La vérité vraie sur le vote des Français aux présidentielles depuis 1988 (24 avril 2011)

Heureusement que la Fondation Terra Nova est là! Grâce en effet à la note rédigée par Michel Balinski et Rida Laraki, les Français voient enfin mis à jour leurs désirs politiques inconscients et refoulés: en 1988, ils voulaient en réalité élire Raymond Barre à la présidence de la République; en 1995, Édouard Balladur; en 2002, Lionel Jospin; et, en 2007, François Bayrou.

Pourquoi dès lors ont-ils réélu François Mitterrand en 1988, élu puis réélu Jacques Chirac en 1995 et 2002, élu enfin Nicolas Sarkozy en 2007? Tout simplement parce que"le scrutin majoritaire empêche les électeurs de s’exprimer librement" puisque "depuis au moins l’élection présidentielle de 1988, il y a un sérieux doute que l’élu soit le candidat voulu par l’électorat" (sic!).

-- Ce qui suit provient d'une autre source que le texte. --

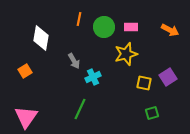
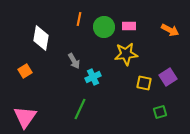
pink rectangle: moved 2 px left, 1 px up
yellow star: rotated 10 degrees clockwise
green square: moved 8 px right, 1 px up
pink triangle: moved 1 px left
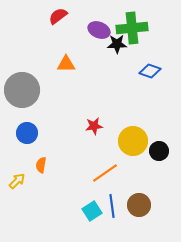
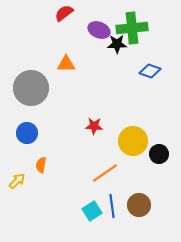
red semicircle: moved 6 px right, 3 px up
gray circle: moved 9 px right, 2 px up
red star: rotated 12 degrees clockwise
black circle: moved 3 px down
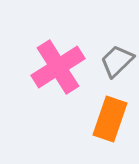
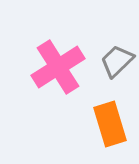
orange rectangle: moved 5 px down; rotated 36 degrees counterclockwise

Ainsi, "l’écrasant score de 82,2% des voix pour Chirac contre Le Pen en 2002 ne mesure en rien l’opinion réelle des électeurs sur le candidat Chirac". Merci à Terra Nova et aux deux universitaires de nous rappeler subliminalement cet adage datant seulement de la IIIe République: "Au premier tour on choisit, au second on élimine".

Résumons le postulat de départ: les Français - quels cons ces Français! - rejettent systématiquement au premier tour le président de la République qu'ils veulent en réalité élire.

 

Comment les auteurs parviennent-ils à mettre à jour ce désir électoral refoulé dont les électeurs n'ont pas conscience, au point de voter dans un sens différent?

D'une part, grâce aux sondages électoraux du second tour, pourtant basés sur les intentions de vote au premier tour selon le mode de scrutin présidentiel qu'ils rejettent (en 2007, "si François Bayrou s’était qualifié au second tour, tous les sondages montrent qu’il aurait pu gagner contre n’importe quel candidat"). Dès lors, pourquoi ne pas simplifier le processus en remplaçant les élections par les sondages? ...

D'autre part, grâce à la méthode scientifique du doigt mouillé: en 1988, "il semble que Raymond Barre (...) aurait battu Mitterrand s’il avait survécu au premier tour"; en 1995, "si Philippe de Villiers ne s’était pas présenté, ses 4,7% des voix auraient pu s’ajouter au 18,6% d’Édouard Balladur" (sic!), qui aurait alors devancé Jacques Chirac (20,8%)".

En suivant ce raisonnement, on pourrait même déclarer qu'en 2007 les Français voulaient en réalité élire Dominique Voynet (1,6%) à la présidence de la République, ce qui m'a, je l'avoue, échappé, étant donné que "les Verts et leurs idées sont pourtant acceptés par une majorité des Français".

Comme le résume avec justesse David Desgouilles sur Causeur, "si ma tante en avait..."

 

Essayons maintenant, malgré nos fous rires, de dépasser le stade de ce postulat hallucinant. Et regardons comment Terra Nova entend "rendre les élections aux électeurs" à travers un nouveau mode de scrutin: "le jugement majoritaire". Ce dernier consiste à demander aux électeurs d'évaluer les mérites de chacun des candidats dans une échelle de mentions: "Excellent", "Très bien", "Bien", "Assez bien", "Passable", "Insuffisant", "À rejeter".

 

Quels sont les effets d'un tel mode de scrutin?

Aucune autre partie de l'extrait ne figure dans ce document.